Chácaras e loteamentos poderão ser legalizados a partir de agora

Lei aprovada na Câmara autoriza o Executivo a, excepcionalmente até 31 de dezembro de 2019, conceder a licença e consequentemente reaprovar projetos de desdobro

A Lei 4.381, de 29 de agosto de 2018, publicada na edição deste mesmo dia no Diário Oficial Eletrônico, que se originou do projeto de Lei 5.374, aprovado na Câmara de Vereadores da Estância Turística de Olímpia na sessão ordinária do dia 27 de agosto, vai permitir que, finalmente, sejam regularizadas as chácaras e alguns loteamentos que ainda não podem requerer suas escrituras, por estarem em situação irregular. São pelo menos 22 chácaras e loteamentos, cujos proprietários, em breve, poderão estar com suas propriedades amparadas pela lei.

A informação foi passada da Tribuna da Câmara pelo vereador Flávio Augusto Olmos (DEM), na segunda-feira passada, que por sua vez disse tê-la recebido do próprio prefeito Fernando Cunha (PR). A Lei trata do desdobro de terreno, e vem resolver uma situação que há anos aflige proprietários de terrenos com medidas fora das especificações para registro em Cartório, caso dos donos de chácaras localizadas nas periferias da zona urbana, por exemplo.

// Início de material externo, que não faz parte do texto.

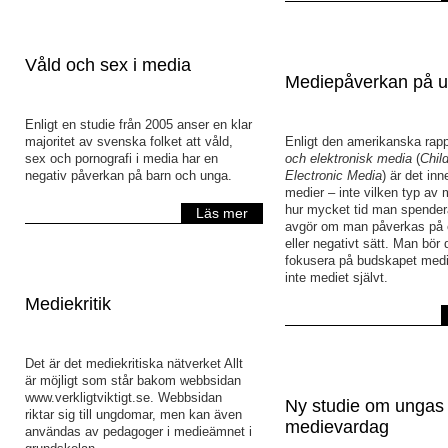
Våld och sex i media
Mediepåverkan på 
Enligt en studie från 2005 anser en klar
majoritet av svenska folket att våld,
Enligt den amerikanska rap
sex och pornografi i media har en
och elektronisk media
(
Chil
negativ påverkan på barn och unga.
Electronic Media
) är det inn
medier – inte vilken typ av m
hur mycket tid man spender
Läs mer
avgör om man påverkas på et
eller negativt sätt. Man bör 
fokusera på budskapet media
inte mediet självt.
Mediekritik
Det är det mediekritiska nätverket Allt
är möjligt som står bakom webbsidan
www.verkligtviktigt.se. Webbsidan
Ny studie om ungas
riktar sig till ungdomar, men kan även
medievardag
användas av pedagoger i medieämnet i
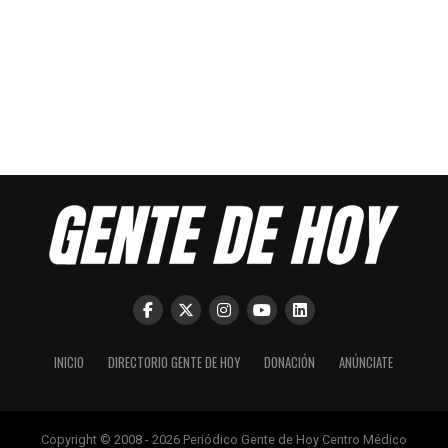
INICIO
DIRECTORIO GENTE DE HOY
DONACIÓN
ANÚNCIATE
Copyright © 2008 - 2026 Periódico Gente de Hoy Centro Médico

Esta Lei autoriza o Executivo a, excepcionalmente até 31 de dezembro de 2019, conceder a licença e consequentemente reaprovar projetos de desdobro que tenham sido aprovados na vigência da Lei nº 3.554, de 9 de agosto de 2011, de terreno com área superficial mínima de 125 metros quadrados, e frente mínima de 5 metros, em loteamentos devidamente regularizados no Jardim Santa Fé, Jardim Santa Ifigênia, Jardim Paulista, Jardim Cisoto, Jardim Menina-Moça II, São José, Vila Mouco, Vila Raia, Jardim Garcez e Vila Santa Terezinha, com emissão de alvará anterior a 3 de marco de 2000, e em parcelamentos, fracionamentos e/ou desmembramentos devidamente regularizados e com emissão de alvará anterior a 31 de dezembro de 2003, aplicando-se as mesmas disposições aos fracionamentos, desmembramentos, parcelamentos e/ou loteamentos, regularizados e registrados anteriormente a 3 de marco de 2000, e a vigência da Lei Federal nº 6.766/79, excetuando-se os loteamentos não mencionados que deverão ter solicitação especifica para avaliação junto ao Conselho Municipal de Desenvolvimento Urbano, que consultará a Secretaria Municipal de Assistência Social para avaliação de necessidade social.

A lei exige, porém, que sejam aplicadas ao desdobro as demais disposições urbanísticas vigentes para as regiões em que se situem ou, na ausência destas, as disposições urbanísticas exigidas para o loteamento.

VISTORIA 'IN LOCO'
Além disso, estabelece como requisito essencial para reaprovação de desdobro a realização de vistoria “in loco” pelo Departamento de Engenharia Municipal, bem como, a apresentação da documentação relativa à aprovação na vigência da Lei nº 3.554, de 9 de agosto de 2011.

E caso o proprietário ou os proprietários não se enquadrem neste quesito, deverão apresentar como documentação comprobatória os seguintes documentos: certidão da DAEMO Ambiental ou CPFL, especificando a data de ligação de água ou energia elétrica; contrato particular de compra e venda; os documentos acima relacionados deverão estar em nome dos proprietários que farão jus ao desdobro.

A Lei estabelece, ainda, que após a apresentação do rol de documentos elencados no parágrafo anterior, haverá realização de vistoria “in loco” pela Secretaria Municipal de Obras, Engenharia e Infraestrutura e a Secretaria Municipal de Gestão e Planejamento, mediante a expedição de laudo conclusivo da situação encontrada.

Já os loteamentos, fracionamentos e desmembramentos, em que o loteador impôs restrições quanto ao tamanho dos lotes quando da elaboração do projeto urbanístico, não serão alcançados pelas determinações acima.